_Materials provided_:
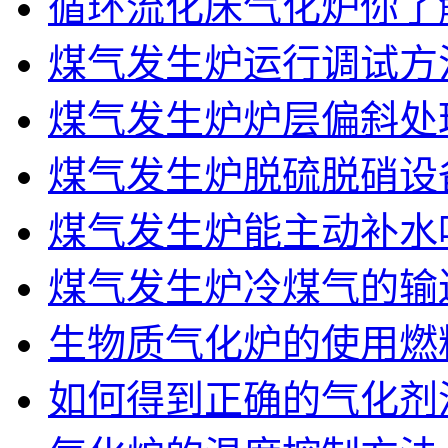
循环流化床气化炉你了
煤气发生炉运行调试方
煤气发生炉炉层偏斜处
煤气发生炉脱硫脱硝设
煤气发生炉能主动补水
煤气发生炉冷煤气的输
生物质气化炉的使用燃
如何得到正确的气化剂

...

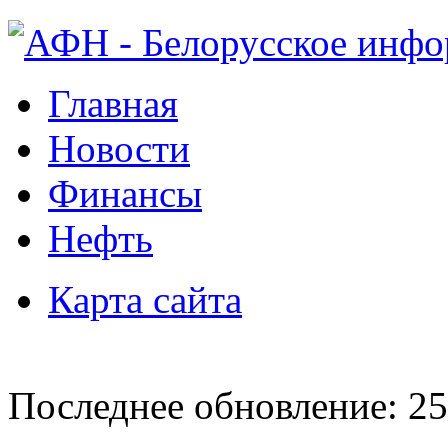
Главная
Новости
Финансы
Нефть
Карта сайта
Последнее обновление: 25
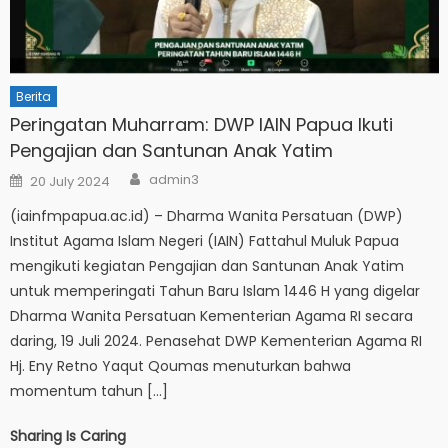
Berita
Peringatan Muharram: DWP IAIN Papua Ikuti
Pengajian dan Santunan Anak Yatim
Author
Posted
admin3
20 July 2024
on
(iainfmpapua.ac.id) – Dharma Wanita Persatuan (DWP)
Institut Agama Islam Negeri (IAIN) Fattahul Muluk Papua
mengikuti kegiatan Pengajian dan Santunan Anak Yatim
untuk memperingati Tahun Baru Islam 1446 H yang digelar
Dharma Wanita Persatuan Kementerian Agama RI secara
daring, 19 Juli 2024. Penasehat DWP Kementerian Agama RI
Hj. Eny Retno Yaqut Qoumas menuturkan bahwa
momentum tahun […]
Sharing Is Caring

...

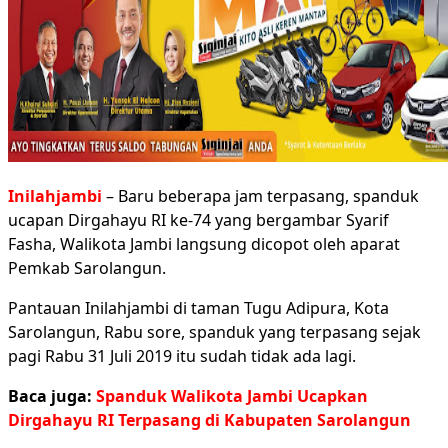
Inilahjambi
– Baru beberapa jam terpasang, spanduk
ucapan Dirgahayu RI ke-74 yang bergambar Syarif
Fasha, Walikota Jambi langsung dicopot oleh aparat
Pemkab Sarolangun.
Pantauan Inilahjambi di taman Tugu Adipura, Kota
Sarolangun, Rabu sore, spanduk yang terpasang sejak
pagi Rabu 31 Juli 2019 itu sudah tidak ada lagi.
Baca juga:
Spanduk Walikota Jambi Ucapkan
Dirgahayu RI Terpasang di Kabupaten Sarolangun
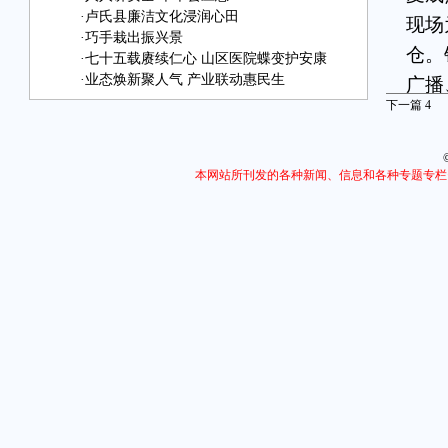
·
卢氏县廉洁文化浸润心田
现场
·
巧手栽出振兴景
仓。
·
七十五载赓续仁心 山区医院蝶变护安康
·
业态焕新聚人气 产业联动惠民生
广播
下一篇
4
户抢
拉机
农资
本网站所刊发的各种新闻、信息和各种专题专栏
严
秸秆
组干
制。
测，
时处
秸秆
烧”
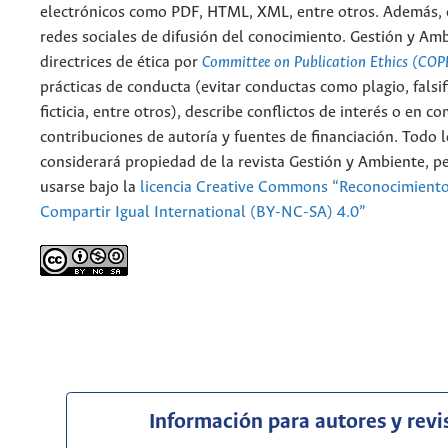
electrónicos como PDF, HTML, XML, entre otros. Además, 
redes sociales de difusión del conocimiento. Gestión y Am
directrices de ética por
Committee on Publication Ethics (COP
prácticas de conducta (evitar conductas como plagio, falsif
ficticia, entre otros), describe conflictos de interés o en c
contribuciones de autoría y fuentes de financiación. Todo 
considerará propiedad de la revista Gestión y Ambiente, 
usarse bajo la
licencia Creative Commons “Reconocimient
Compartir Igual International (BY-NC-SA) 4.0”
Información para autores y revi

_Assignment_:
Although pictures appear among the entries, please set down only the lines from the one with "Последнее обновление: 25" up to and including the one with "Sharing Is Caring", word for word.

_Task answer_:
Последнее обновление: 25
Berita
Peringatan Muharram: DWP IAIN Papua Ikuti
Pengajian dan Santunan Anak Yatim
Author
Posted
admin3
20 July 2024
on
(iainfmpapua.ac.id) – Dharma Wanita Persatuan (DWP)
Institut Agama Islam Negeri (IAIN) Fattahul Muluk Papua
mengikuti kegiatan Pengajian dan Santunan Anak Yatim
untuk memperingati Tahun Baru Islam 1446 H yang digelar
Dharma Wanita Persatuan Kementerian Agama RI secara
daring, 19 Juli 2024. Penasehat DWP Kementerian Agama RI
Hj. Eny Retno Yaqut Qoumas menuturkan bahwa
momentum tahun […]
Sharing Is Caring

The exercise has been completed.